The general idea is good, but a Python / GUI session may not be as responsive as long as the background import thread is removed; unfortunately, import inherently and inevitably “blocks” Python significantly (this is not only GIL, there is a special additional lock for import).
It is still worth a try, as it can make things a little better - it is also very simple, since Queue are thread safe and, apart from Queue put and get , all you need is basically __import__ . However, do not be surprised if this does not help, and you still need additional skill.
If you have a disk that is inherently very fast, but with limited space, for example, a "RAM disk" or especially bright, solid-state, it might be worth saving the necessary packages in .tar.bz2 (or another archive form) and unpack it to a fast disk when the program starts (which, in fact, is just an I / O, and therefore it will not block the situation much - I / O operations quickly release the GIL), and it is also especially easy to delegate to a subprocess running tar xjf or the like )

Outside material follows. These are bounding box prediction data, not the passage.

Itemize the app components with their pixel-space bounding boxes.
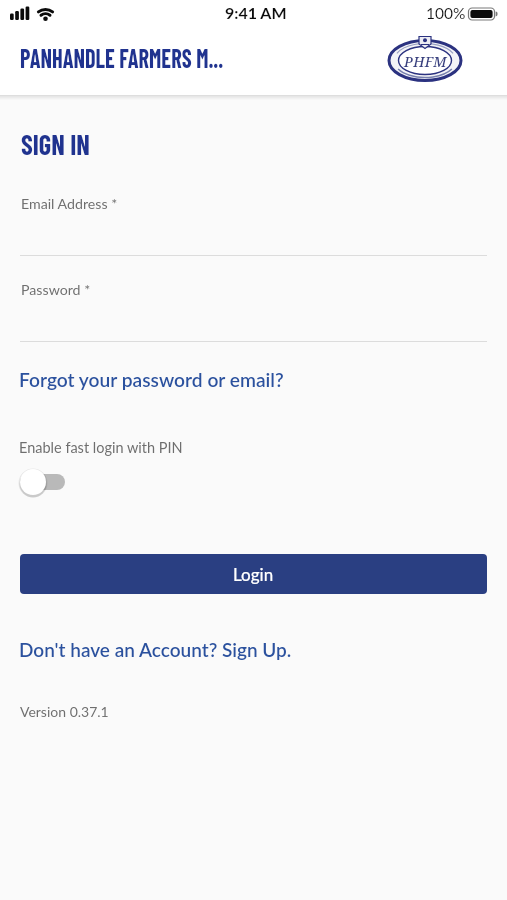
staticText: Forgot your password or email? xyxy=(19,368,284,391)
staticText: 100% xyxy=(426,4,466,23)
button[interactable]: Don't have an Account? Sign Up. xyxy=(19,638,292,661)
staticText: Enable fast login with PIN xyxy=(19,439,183,456)
button[interactable] xyxy=(16,465,68,499)
staticText: Don't have an Account? Sign Up. xyxy=(19,638,292,661)
staticText: PHFM xyxy=(404,52,447,71)
button[interactable]: Login xyxy=(20,554,487,594)
staticText: Email Address * xyxy=(21,195,118,212)
staticText: 9:41 AM xyxy=(225,3,287,22)
staticText: Password * xyxy=(21,281,91,298)
staticText: SIGN IN xyxy=(21,127,90,160)
button[interactable]: Forgot your password or email? xyxy=(19,368,284,391)
staticText: PANHANDLE FARMERS M... xyxy=(20,42,224,74)
staticText: Login xyxy=(233,564,274,584)
button[interactable]: PHFM xyxy=(385,32,465,88)
staticText: Version 0.37.1 xyxy=(20,703,109,720)
button[interactable]: PANHANDLE FARMERS M... xyxy=(20,42,258,76)
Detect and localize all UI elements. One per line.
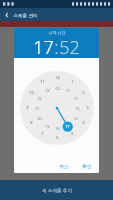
staticText: 확인 <box>82 163 92 169</box>
staticText: 00 <box>55 86 60 91</box>
staticText: 취소 <box>59 163 69 169</box>
staticText: 스케줄 관리 <box>13 12 38 18</box>
staticText: 시작 시간 <box>48 30 66 35</box>
staticText: 9 <box>26 105 29 111</box>
staticText: 17 <box>33 35 54 58</box>
staticText: 17 <box>65 124 70 129</box>
staticText: 4 <box>82 120 85 126</box>
button[interactable]: 52 <box>59 35 80 58</box>
staticText: 16 <box>73 116 78 121</box>
button[interactable]: Back <box>0 8 13 21</box>
staticText: 7 <box>41 131 44 137</box>
staticText: 23 <box>45 88 50 93</box>
staticText: 11 <box>40 79 45 85</box>
staticText: 19 <box>45 124 50 129</box>
staticText: 1 <box>71 79 74 85</box>
staticText: 8 <box>30 120 33 126</box>
button[interactable]: 취소 <box>55 161 73 171</box>
staticText: 21 <box>35 106 40 111</box>
button[interactable]: 17 <box>33 35 54 58</box>
staticText: 13 <box>65 88 70 93</box>
staticText: 15 <box>75 106 80 111</box>
staticText: 12 <box>55 75 60 81</box>
staticText: 14 <box>73 96 78 101</box>
staticText: 새 스케줄 추가 <box>42 187 72 193</box>
staticText: 52 <box>59 35 80 58</box>
staticText: 5 <box>71 131 74 137</box>
staticText: 20 <box>37 116 42 121</box>
staticText: 3 <box>86 105 89 111</box>
staticText: 10 <box>29 90 34 96</box>
button[interactable]: 확인 <box>78 161 96 171</box>
staticText: 2 <box>82 90 85 96</box>
staticText: : <box>54 35 59 58</box>
staticText: 22 <box>37 96 42 101</box>
staticText: 18 <box>55 126 60 131</box>
button[interactable]: Hour picker clock face <box>20 71 94 145</box>
staticText: 6 <box>56 135 59 141</box>
button[interactable]: 새 스케줄 추가 <box>0 180 113 200</box>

If some import slowness is associated with a huge number of .py/.pyc/.pyo , you should try to save them (only in the form of .pyc , not like .py )). zipfile and import from there (but it only helps with I / O overhead, depending on your OS, file system and disk: it doesn’t help with delays due to loading huge DLLs or executing initialization code in packages at boot time, which I suspect that it’s rather the culprits of slowness).

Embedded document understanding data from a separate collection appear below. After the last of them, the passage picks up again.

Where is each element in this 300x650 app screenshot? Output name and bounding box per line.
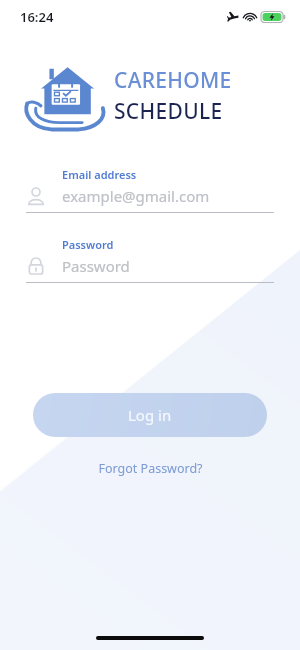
button[interactable]: Password [0,237,300,283]
staticText: 16:24 [20,8,54,26]
other: CareHome Schedule logo [22,58,108,134]
staticText: Log in [128,405,172,425]
staticText: Forgot Password? [98,460,203,477]
staticText: Email address [62,167,137,182]
staticText: Password [62,256,130,276]
staticText: SCHEDULE [114,97,223,126]
button[interactable]: Email address [0,167,300,213]
button[interactable]: Log in [33,393,267,437]
staticText: Password [62,237,114,252]
button[interactable]: Forgot Password? [86,454,215,483]
staticText: example@gmail.com [62,186,210,206]
staticText: CAREHOME [114,66,232,95]
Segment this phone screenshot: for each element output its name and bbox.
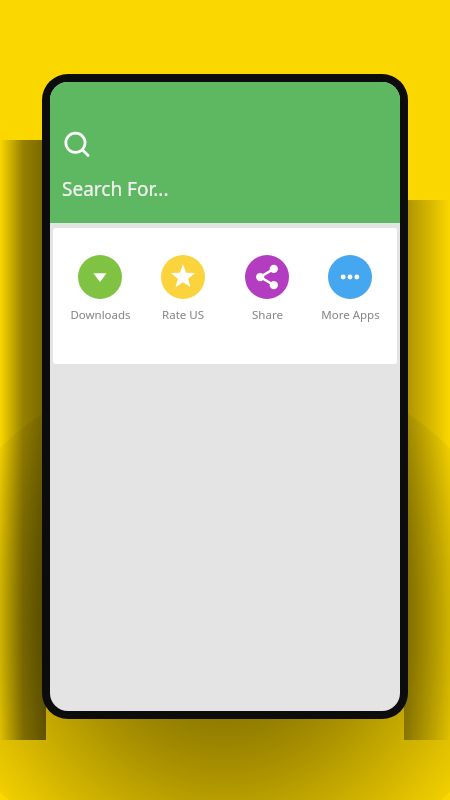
staticText: Share <box>252 307 283 323</box>
staticText: Search For... <box>62 176 169 202</box>
staticText: Downloads <box>70 307 131 323</box>
button[interactable]: Search <box>62 130 94 162</box>
button[interactable]: Rate US <box>143 253 223 325</box>
button[interactable]: Share <box>227 253 307 325</box>
staticText: More Apps <box>321 307 380 323</box>
button[interactable]: Downloads <box>60 253 140 325</box>
staticText: Rate US <box>162 307 204 323</box>
button[interactable]: More Apps <box>310 253 390 325</box>
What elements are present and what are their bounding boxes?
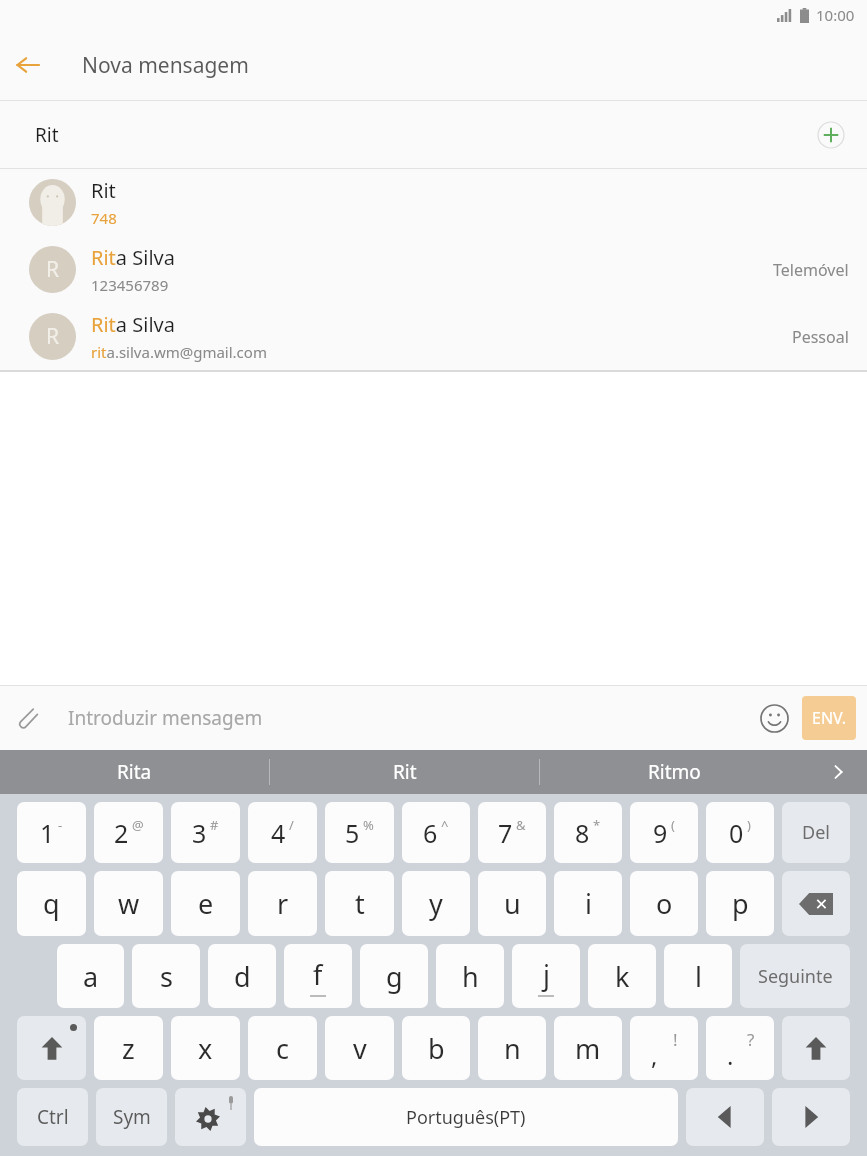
button[interactable]: h	[436, 944, 504, 1008]
staticText: y	[429, 885, 443, 922]
staticText: ENV.	[812, 707, 847, 729]
button[interactable]: b	[402, 1016, 470, 1080]
staticText: c	[276, 1030, 289, 1067]
button[interactable]: ENV.	[802, 696, 856, 740]
staticText: p	[732, 885, 749, 922]
button[interactable]: p	[706, 871, 774, 936]
button[interactable]: Delete	[782, 802, 850, 863]
button[interactable]: 5	[325, 802, 394, 863]
staticText: rita.silva.wm@gmail.com	[91, 342, 267, 362]
button[interactable]: d	[208, 944, 276, 1008]
staticText: Introduzir mensagem	[68, 705, 263, 731]
staticText: %	[363, 816, 374, 834]
staticText: 123456789	[91, 275, 169, 295]
staticText: f	[313, 956, 323, 993]
button[interactable]: r	[248, 871, 317, 936]
button[interactable]: Move cursor right	[772, 1088, 850, 1146]
button[interactable]: 0	[706, 802, 774, 863]
button[interactable]: Rit	[0, 169, 867, 236]
staticText: o	[656, 885, 673, 922]
staticText: ^	[441, 816, 449, 834]
staticText: l	[695, 958, 702, 995]
staticText: -	[58, 816, 63, 834]
button[interactable]: ,	[630, 1016, 698, 1080]
staticText: 0	[729, 816, 744, 850]
button[interactable]: l	[664, 944, 732, 1008]
button[interactable]: v	[325, 1016, 394, 1080]
button[interactable]: Seguinte	[740, 944, 850, 1008]
staticText: &	[516, 816, 526, 834]
button[interactable]: 8	[554, 802, 622, 863]
button[interactable]: j	[512, 944, 580, 1008]
button[interactable]: e	[171, 871, 240, 936]
button[interactable]: m	[554, 1016, 622, 1080]
staticText: ?	[747, 1028, 755, 1051]
staticText: 8	[575, 816, 590, 850]
button[interactable]: a	[57, 944, 124, 1008]
button[interactable]: Move cursor left	[686, 1088, 764, 1146]
staticText: a	[83, 958, 99, 995]
staticText: w	[118, 885, 140, 922]
staticText: u	[504, 885, 521, 922]
button[interactable]: Back	[0, 37, 56, 93]
button[interactable]: Shift	[17, 1016, 86, 1080]
staticText: ,	[651, 1039, 658, 1072]
staticText: 4	[271, 816, 286, 850]
staticText: Pessoal	[792, 326, 849, 348]
button[interactable]: 2	[94, 802, 163, 863]
staticText: n	[504, 1030, 521, 1067]
button[interactable]: R	[0, 303, 867, 370]
staticText: Seguinte	[758, 964, 833, 989]
button[interactable]: t	[325, 871, 394, 936]
staticText: g	[386, 958, 403, 995]
button[interactable]: Português(PT)	[254, 1088, 678, 1146]
button[interactable]: R	[0, 236, 867, 303]
button[interactable]: Ctrl	[17, 1088, 88, 1146]
button[interactable]: Sym	[96, 1088, 167, 1146]
staticText: /	[289, 816, 294, 834]
button[interactable]: Emoji	[750, 694, 798, 742]
staticText: j	[543, 956, 550, 993]
button[interactable]: 4	[248, 802, 317, 863]
button[interactable]: s	[132, 944, 200, 1008]
button[interactable]: o	[630, 871, 698, 936]
button[interactable]: 9	[630, 802, 698, 863]
button[interactable]: 6	[402, 802, 470, 863]
staticText: q	[43, 885, 60, 922]
staticText: Sym	[113, 1104, 151, 1130]
button[interactable]: Rita	[0, 750, 269, 794]
button[interactable]: .	[706, 1016, 774, 1080]
button[interactable]: x	[171, 1016, 240, 1080]
button[interactable]: k	[588, 944, 656, 1008]
button[interactable]: Add recipient	[807, 111, 855, 159]
staticText: Rita	[117, 759, 152, 785]
staticText: *	[593, 816, 601, 834]
button[interactable]: f	[284, 944, 352, 1008]
staticText: i	[585, 885, 592, 922]
staticText: Rita Silva	[91, 311, 175, 338]
staticText: e	[198, 885, 214, 922]
button[interactable]: 1	[17, 802, 86, 863]
button[interactable]: More suggestions	[809, 750, 867, 794]
button[interactable]: z	[94, 1016, 163, 1080]
button[interactable]: q	[17, 871, 86, 936]
button[interactable]: Ritmo	[540, 750, 809, 794]
button[interactable]: Shift	[782, 1016, 850, 1080]
button[interactable]: c	[248, 1016, 317, 1080]
button[interactable]: Keyboard settings	[175, 1088, 246, 1146]
staticText: 6	[423, 816, 438, 850]
button[interactable]: y	[402, 871, 470, 936]
button[interactable]: i	[554, 871, 622, 936]
button[interactable]: Backspace	[782, 871, 850, 936]
staticText: s	[160, 958, 173, 995]
button[interactable]: w	[94, 871, 163, 936]
button[interactable]: Rit	[270, 750, 539, 794]
button[interactable]: g	[360, 944, 428, 1008]
staticText: Rit	[35, 122, 59, 148]
button[interactable]: u	[478, 871, 546, 936]
button[interactable]: 7	[478, 802, 546, 863]
button[interactable]: n	[478, 1016, 546, 1080]
button[interactable]: Attach	[0, 691, 54, 745]
staticText: .	[727, 1039, 734, 1072]
button[interactable]: 3	[171, 802, 240, 863]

You can also consider splitting the application into multiprocessing - again using Queues (but a multiprocessor view) for communication - so that both the import and some heavy calculations are delegated to several auxiliary processes and thus be made asynchronous (this can also help to fully use several cores immediately). I suspect that, unfortunately, it can be difficult to properly configure for visualization tasks (for example, you are supposedly doing it with Mayavi), but it can help if you also have some “clean heavy computing” packages and tasks.